Amid all the fanfare surrounding Mr Modi’s Swacch Bharat Abhiyaan, the airwaves are littered with the Mahatma's name. Surrounded by government servants press-ganged into showing up on a holiday and political cronies wearing uneasy smiles, with an entourage of cameras to take it all in, the Prime Minister himself spoke of Gandhi before wielding a broom. He peppered his remarks with social media argot, displaying an easy familiarity with terms like 'hashtag' and 'upload'. Thoroughly Modern Modi, bringing old man Gandhi's worn and unfulfilled dream to reality, was the message.
That Gandhi prized cleanliness is not in doubt, but to reduce his legacy to a litter free India is to make a mockery of it. Even more so when every other policy announcement seems to fly right in the face of Gandhi's ideas and writings. If the sight of clean streets and spotless sidewalks were enough to bowl Gandhi over, he would be no different than the average 'Indian in Wonderland', as a friend of mine used to refer to the starstruck desi abroad. It was precisely his penchant for looking behind the façade that made Gandhi a Gandhi.
The Mahatma was not naïve enough to think, as many on our television channels appear to believe, that the main problem with garbage lay in its disposal. The whole thesis of Hind Swaraj is that the industrial civilization is one gigantic waste-generating engine, powered by pushing a relentless multiplication of human wants. Gandhi understood that the way for India to stand athwart this mega-march to the junkyard was for it to turn the old adage on its head and say, 'Want not, Waste not'. It is exactly the opposite of the ManModi vision: 'Whatever our standings in the Olympics, Indians shall rank second to none in the consumption race'.
Does Mr Modi really believe that the great challenge of our time is getting people to use the trashcan? Do gushing luminaries on TV think junk simply disappears when one tips over the contents of a dustbin on to a wheelbarrow? The sad truth is that garbage does not go away, ever. Out of sight behind the sparkling clean American suburb is the toxic landfill, containing everything from plastic wrappers to dangerous chemicals.
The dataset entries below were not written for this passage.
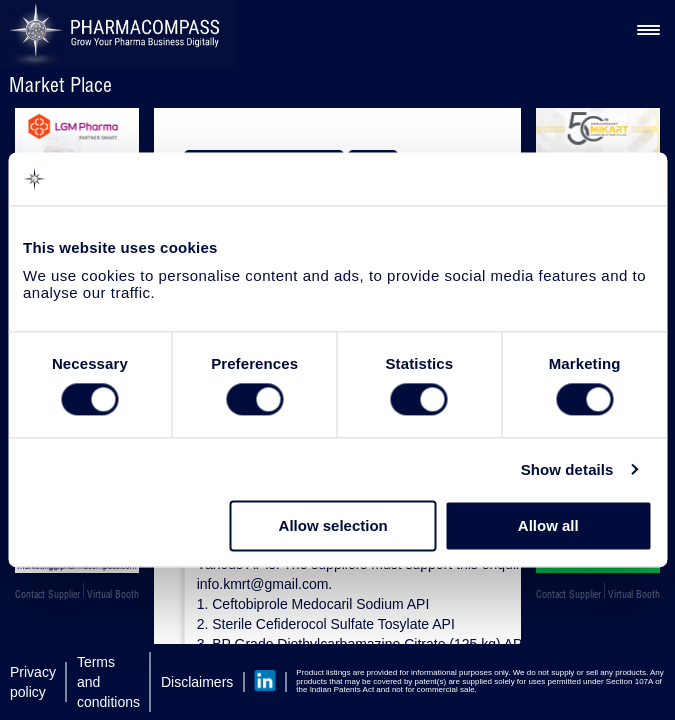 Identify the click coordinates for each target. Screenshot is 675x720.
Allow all (548, 526)
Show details (567, 469)
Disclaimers (197, 682)
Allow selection (333, 526) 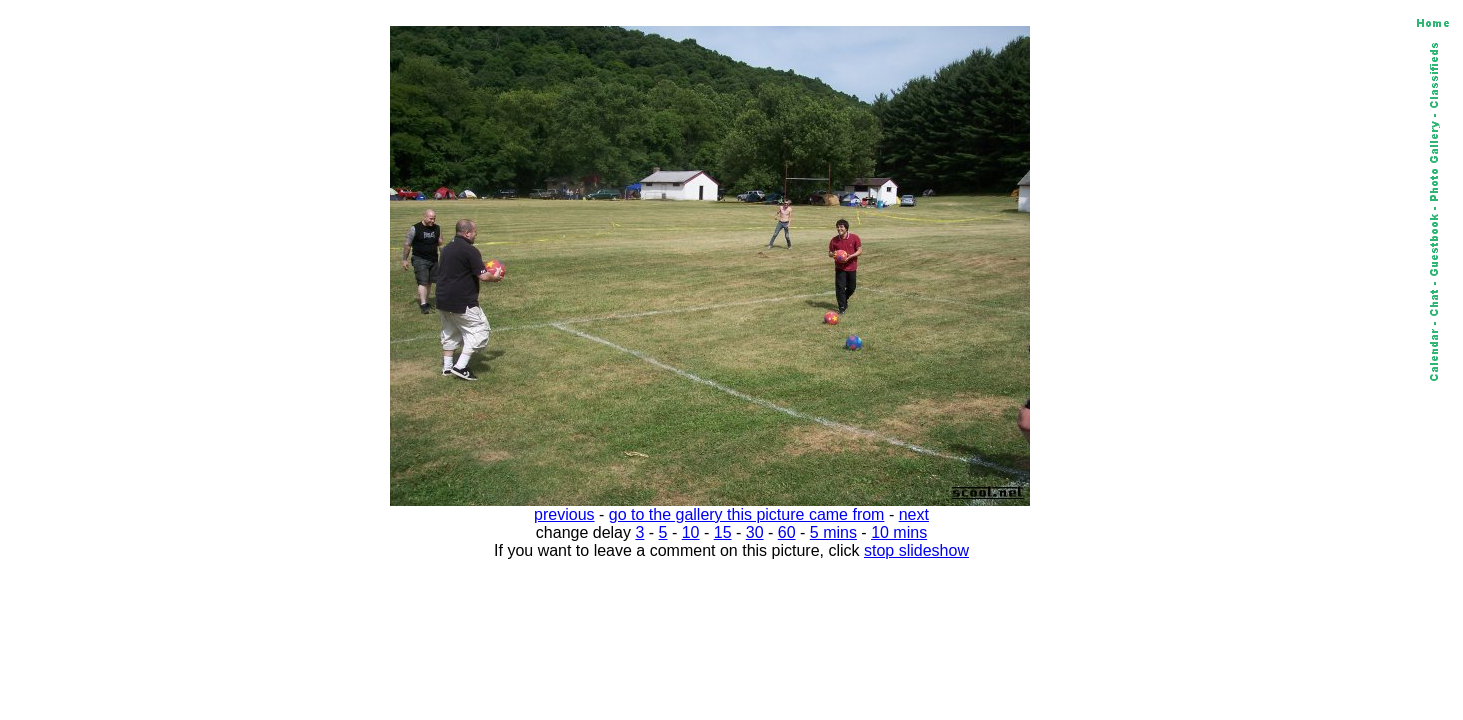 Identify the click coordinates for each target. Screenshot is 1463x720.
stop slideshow (916, 550)
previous (564, 514)
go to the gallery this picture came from (747, 514)
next (914, 514)
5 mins (833, 532)
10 (691, 532)
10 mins (899, 532)
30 (755, 532)
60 (787, 532)
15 (723, 532) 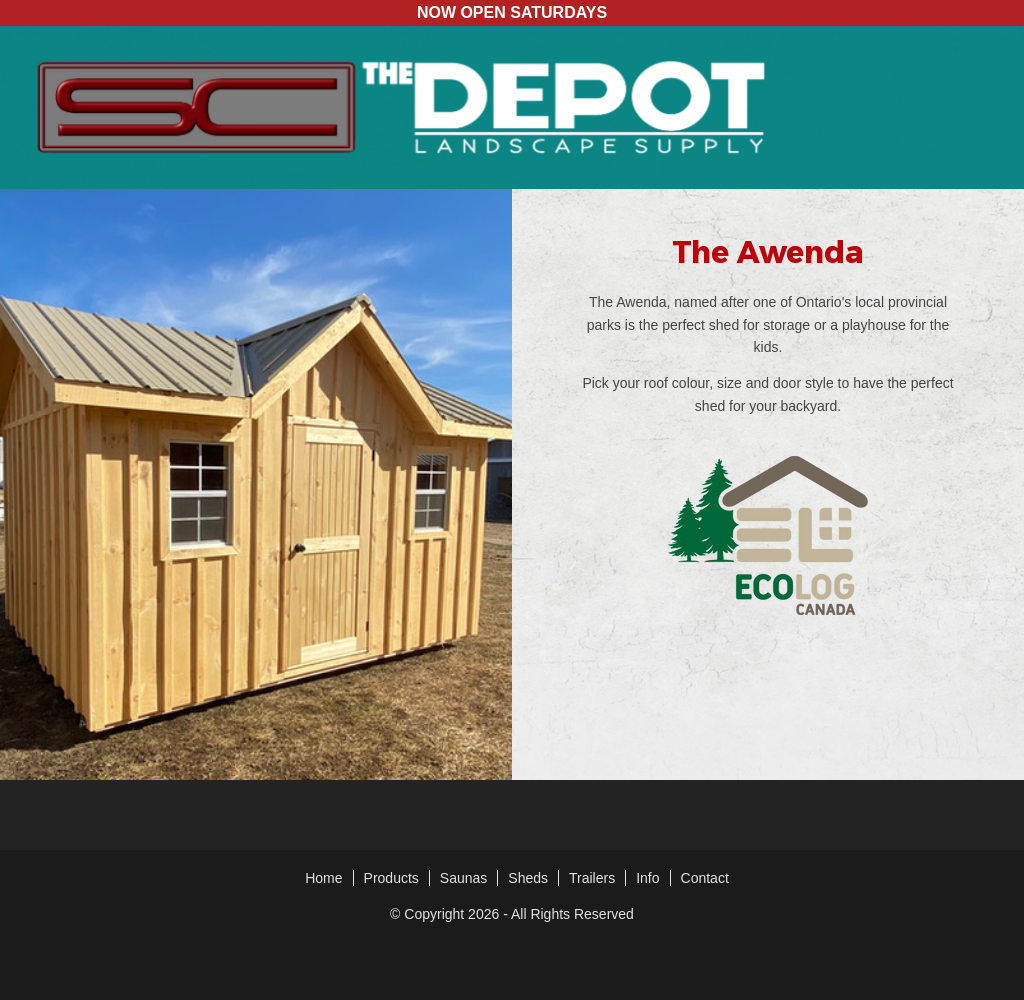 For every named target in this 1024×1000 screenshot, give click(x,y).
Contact (705, 878)
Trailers (592, 878)
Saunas (463, 878)
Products (391, 878)
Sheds (528, 878)
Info (647, 878)
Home (323, 878)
Nor is that all. Consider this description of a recent documentary film:
"Located between North America and Asia lies an island the size of Texas. This island is made up completely of human garbage: a sludge of plastic, metal, and decapitated Barbie dolls—and the island is growing... An area of the Pacific Ocean has become so choked with floating garbage that ice breaker ships are often needed to travel through the area. As the human population continues to grow and expend more and more of the Earth’s resources, so too grows Garbage Island."
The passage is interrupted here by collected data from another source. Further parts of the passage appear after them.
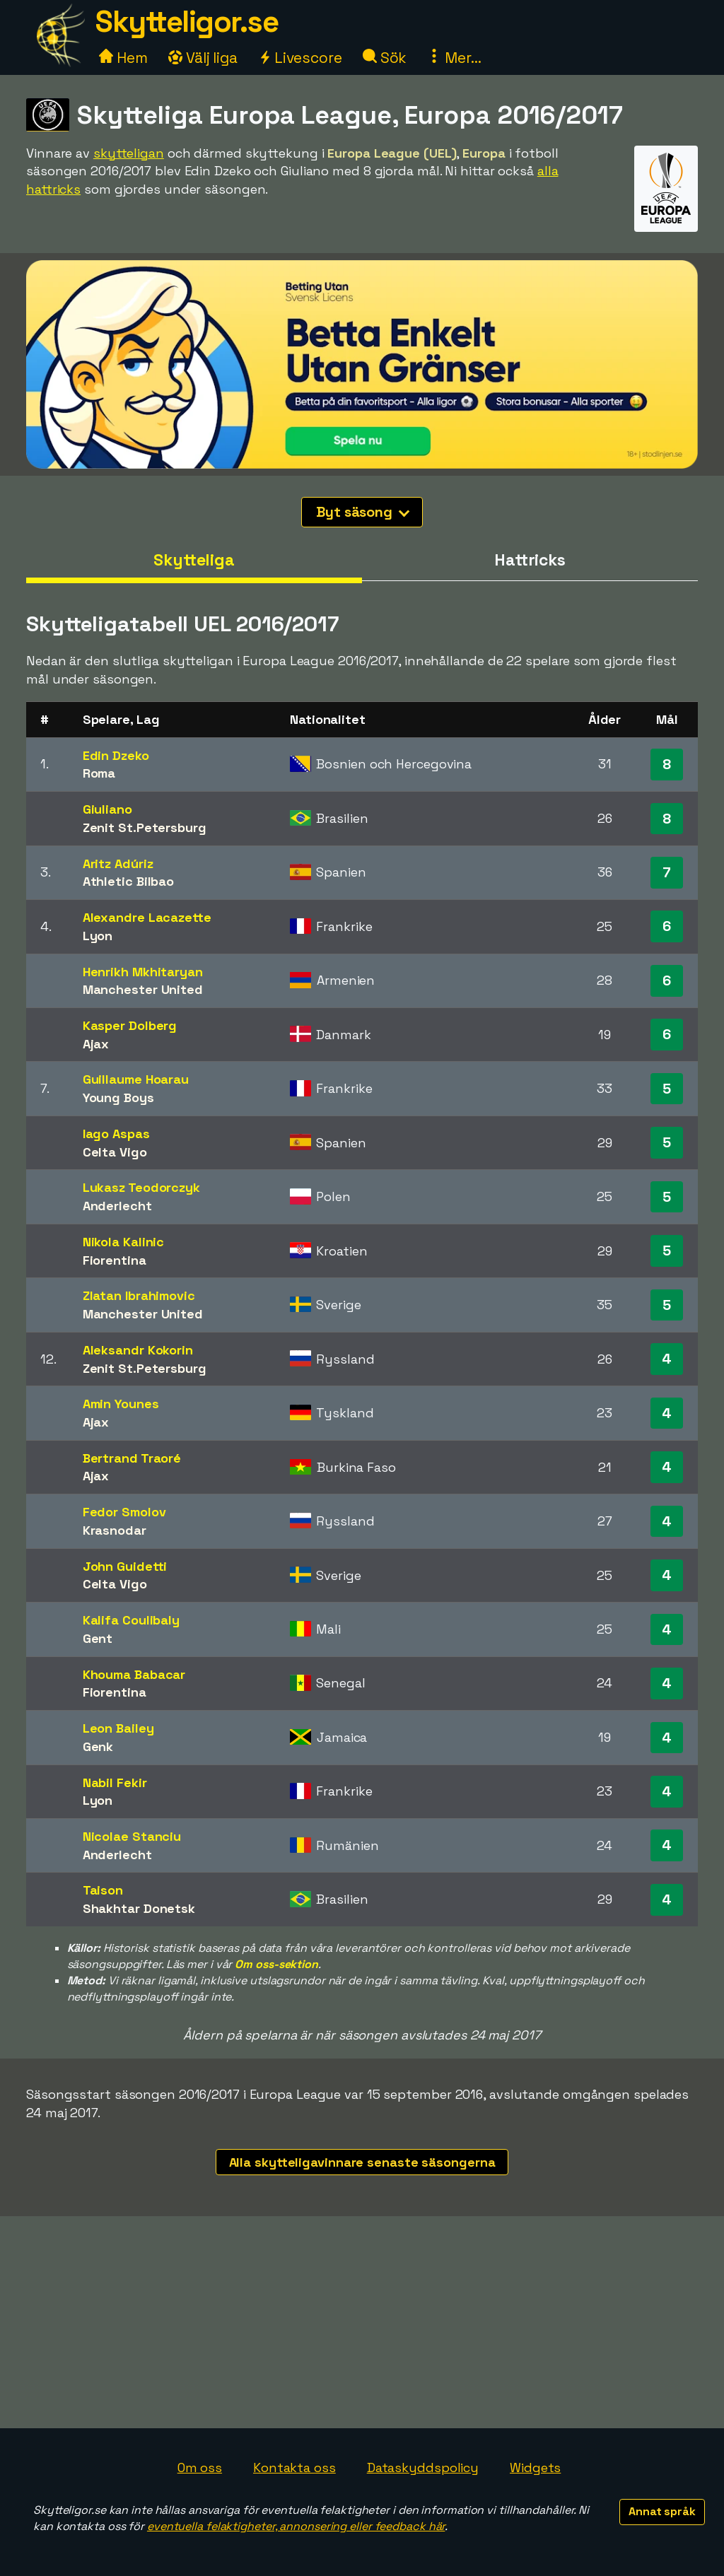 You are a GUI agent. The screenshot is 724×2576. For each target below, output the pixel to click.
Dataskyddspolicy (423, 2467)
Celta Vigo (115, 1152)
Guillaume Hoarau (136, 1079)
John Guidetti (125, 1566)
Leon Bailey (118, 1728)
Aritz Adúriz (118, 863)
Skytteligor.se (186, 21)
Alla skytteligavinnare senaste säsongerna (362, 2162)
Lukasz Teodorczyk (141, 1187)
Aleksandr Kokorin (138, 1350)
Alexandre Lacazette (147, 917)
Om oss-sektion (276, 1964)
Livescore (300, 57)
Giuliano (107, 809)
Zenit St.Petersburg (144, 827)
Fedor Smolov (124, 1512)
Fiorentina (114, 1260)
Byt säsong (362, 512)
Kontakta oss (294, 2467)
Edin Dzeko (116, 755)
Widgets (535, 2467)
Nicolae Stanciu (132, 1836)
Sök (385, 57)
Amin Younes (121, 1403)
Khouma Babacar (134, 1674)
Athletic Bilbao (129, 881)
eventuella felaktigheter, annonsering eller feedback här (296, 2526)
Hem (123, 57)
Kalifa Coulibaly (131, 1620)
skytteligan (128, 153)
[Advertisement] (362, 2322)
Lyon (98, 935)
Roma (99, 773)
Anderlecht (117, 1206)
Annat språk (662, 2511)
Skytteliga (194, 559)
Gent (98, 1638)
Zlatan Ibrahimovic (139, 1295)
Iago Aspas (116, 1133)
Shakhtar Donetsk (139, 1908)
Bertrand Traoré (132, 1458)
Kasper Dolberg (130, 1025)
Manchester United (143, 989)
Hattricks (530, 559)
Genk (98, 1746)
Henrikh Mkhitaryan (143, 972)
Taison (103, 1890)
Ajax (96, 1044)
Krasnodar (114, 1530)
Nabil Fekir (115, 1782)
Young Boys (118, 1097)
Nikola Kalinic (124, 1242)
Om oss (199, 2467)
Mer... (454, 57)
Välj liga (203, 57)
(From http://documentarystorm.com/toxic-garbage-island/)
A preview, possibly, of the wonders that a wildly successful 'Make in India' will work for the Indian Ocean, to say nothing of the pollution and industrial waste that a theka for the world's manufacturing would dump upon the land?
And all this for what? Writing of Stalin, Ram Manohar Lohia observed,
"[His] crimes are now proved to have been for the very ordinary and pedestrian purpose of enabling a weaker people to eat and kill as well as the stronger peoples of the earth." (Marx, Gandhi and Socialism, 1963).
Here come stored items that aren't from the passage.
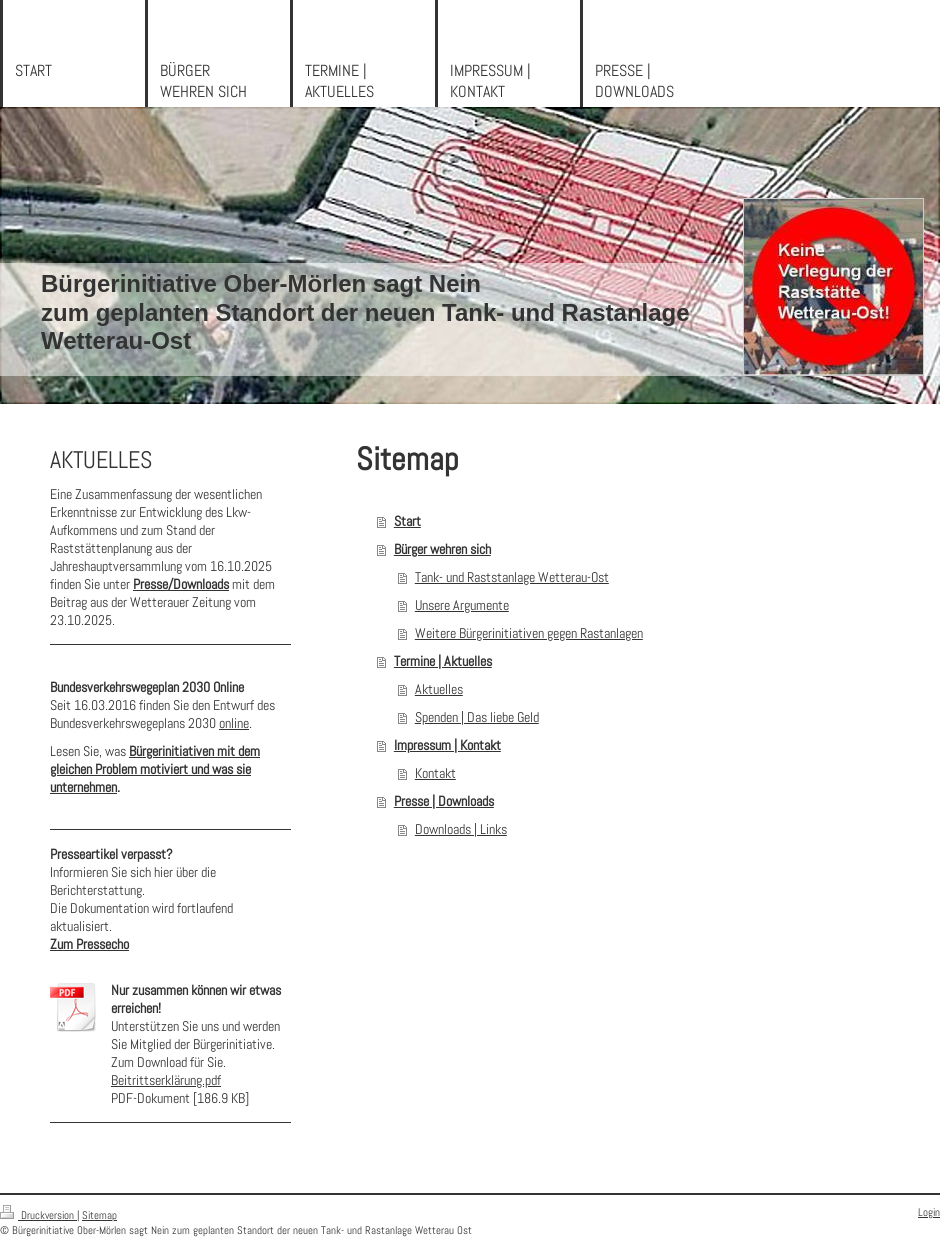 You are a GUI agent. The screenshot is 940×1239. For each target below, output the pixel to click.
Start (407, 521)
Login (929, 1212)
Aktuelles (439, 689)
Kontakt (435, 773)
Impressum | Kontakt (447, 745)
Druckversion (38, 1215)
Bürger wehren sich (442, 549)
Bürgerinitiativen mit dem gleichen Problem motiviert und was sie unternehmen (155, 769)
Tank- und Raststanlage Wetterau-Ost (512, 577)
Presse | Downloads (444, 801)
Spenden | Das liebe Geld (477, 717)
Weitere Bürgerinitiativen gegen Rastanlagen (529, 633)
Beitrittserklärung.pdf (166, 1080)
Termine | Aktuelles (443, 661)
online (234, 723)
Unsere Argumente (462, 605)
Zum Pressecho (89, 944)
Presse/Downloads (181, 584)
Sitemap (99, 1215)
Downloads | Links (461, 829) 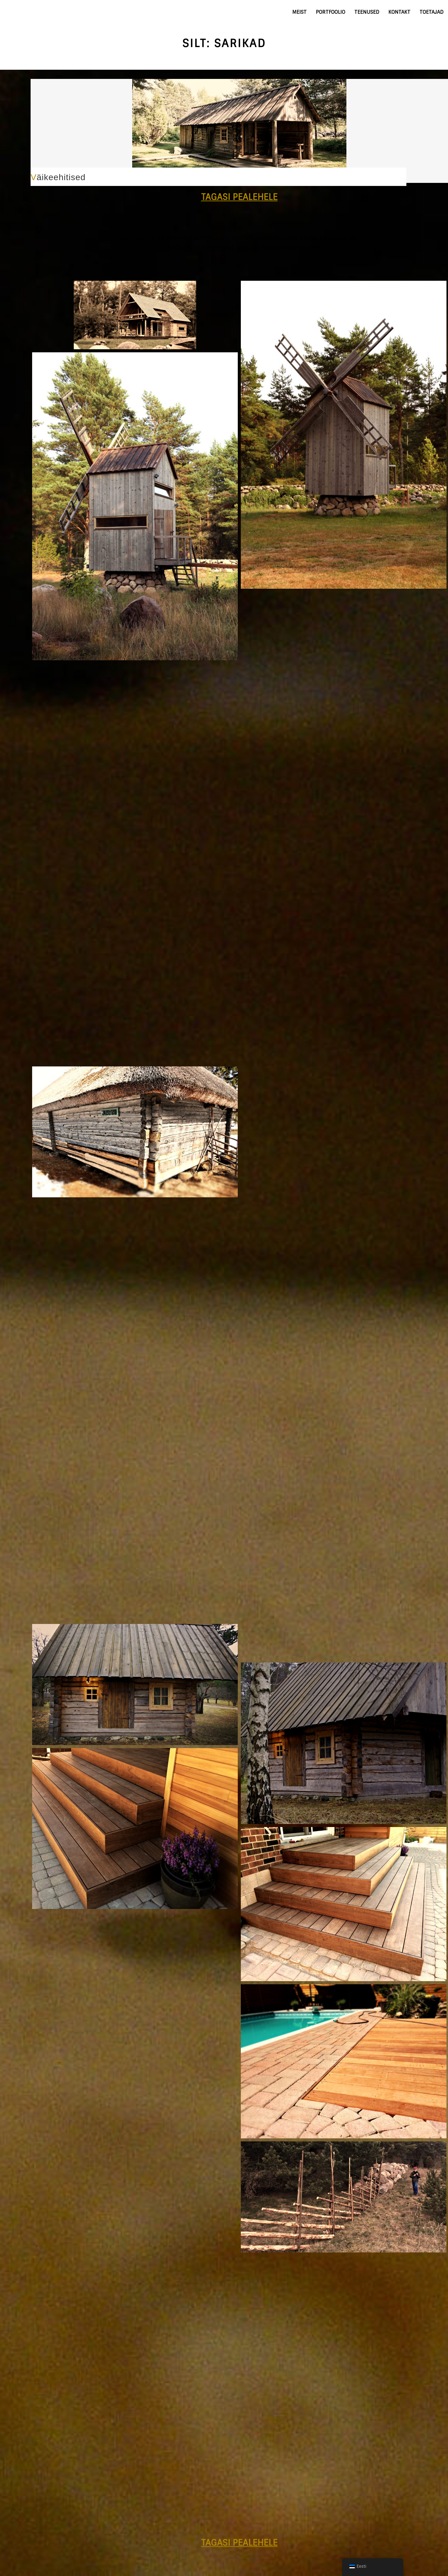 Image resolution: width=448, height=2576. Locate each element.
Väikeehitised (58, 177)
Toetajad (431, 12)
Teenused (366, 12)
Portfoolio (330, 12)
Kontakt (399, 12)
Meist (299, 12)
What, but an echo of this, has been our rallying cry for the past quarter century or so, delivered by personages as diverse as Man Mohan Singh, Abdul Kalam, and Atal Bihari Vajpayee? Narendra Modi is merely a more blustery exponent of the same worldview. Was this not exactly his pitch to the crowd in New York, that he would turn India into a consumer paradise they could be proud of?
The Gandhian imperative would seem to be the exact opposite - to avoid the depredations that stronger peoples had already visited upon the weaker, and upon the earth itself. Proud of an India he held to be a karmabhumi and not a bhogabhumi, he wrote:
"God forbid that India should ever take to industrialism after the manner of the West. The economic imperialism of a single tiny island kingdom is today keeping the world in chains. If an entire nation of 300 million (India's population at the time) took to similar economic exploitation, it would strip the world bare like locusts."
As to all the brave talk of recycling, garbage incinerators and so on, some caution is in order. Four decades after the United States adopted Earth Day, recycling is still not the norm save in a handful of states. Even among those where it is practised, there is great variation in what can be recycled. And it is by no means unknown for recyclable items to be tossed into the garbage pile instead. This is the experience in a society where civic sense and respect for the law are generally considered high.
"Reduce, Re-use, Recycle", goes the slogan. Gandhi, frequently aphoristic in his formulations, might have replaced it with a single word, "Refrain". In his address to the UN, Mr Modi had a neat line about the best type of energy being one that was not used. In launching the Swacch Bharat campaign he omitted to make a similar connection - that the safest kind of garbage is the one never manufactured. You can have a consumer society or a trash free environment, but not both. Anyone who believes we can stay on these two horses at the same time is in for a royal ride, er…ratha yatra.